[Top][All Lists]
[Date Prev][Date Next][Thread Prev][Thread Next][Date Index][Thread Index]
Re: [PATCH] unistr/u8-strchr: speed up searching for ASCII characters
From: |
Pádraig Brady |
Subject: |
Re: [PATCH] unistr/u8-strchr: speed up searching for ASCII characters |
Date: |
Mon, 12 Jul 2010 00:38:57 +0100 |
User-agent: |
Mozilla/5.0 (X11; U; Linux i686; en-US; rv:1.9.1.8) Gecko/20100227 Thunderbird/3.0.3 |
On 11/07/10 15:20, Paolo Bonzini wrote:
> On 07/07/2010 03:44 PM, Pádraig Brady wrote:
>> Subject: [PATCH] unistr/u8-strchr: speed up searching for ASCII
>> characters
>>
>> * lib/unistr/u8-strchr.c (u8_strchr): Use strchr() for
>> the single byte case as it was measured to be 50% faster
>> than the existing code on x86 linux. Also add a comment
>> on why not to use memmem() for the moment for the multibyte case.
>
> If p is surely a valid UTF-8 string, you can do better in general like
> this. Say [q, q+q_len) points to an UTF-8 representation of uc:
>
> for (; p = strchr (p, *q) && memcmp (p+1, q+1, q_len-1); p += q_len)
> ;
>
> return p;
That would be an improvement if strchr() would skip lots of p at a time,
to counter the function call overhead. However, the first byte of a multibyte
UTF-8 char is the same for a lot of characters, so I'm guessing there would
be lots of false positives in practice?
>
> That's because once the first byte has matched, the length of the UTF-8
> character is known to be q_len. It's better than memmem if the startup
> cost of strchr is low enough (of course memcmp has to be
> inlined/unrolled/unswitched to get decent performance).
>
> Does the argument of u8_strchr have this guarantee? If not, the above
> code can read arbitrary memory.
I was wondering myself about what parts of gnulib/unistring could take
advantage of assuming valid UTF-8 strings. From my own notes on this
function, I have:
"Some possible optimizations would need to
be conditional on CONFIG_UNICODE_SAFETY (see u8_mblen).
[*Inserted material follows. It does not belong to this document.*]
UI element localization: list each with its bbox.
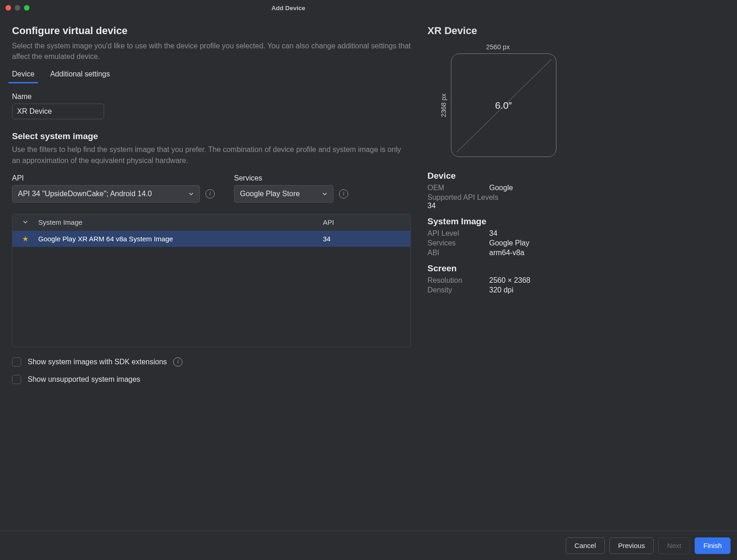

Note also u8_mbtouc_unsafe() and u8_mbtouc(), the latter
detecting invalid utf-8 chars even without --enable-safety
So given the above I'm assuming that most of gnulib/unistring
assumes valid UTF-8 (which users can enforce on input with u8_check()),
and if a safe but inefficient implementation option is possible
then it should be within CONFIG_UNICODE_SAFETY. Note I found
no mention of --enable-safety in the gnulib/libunistring configure scripts."
cheers,
Pádraig.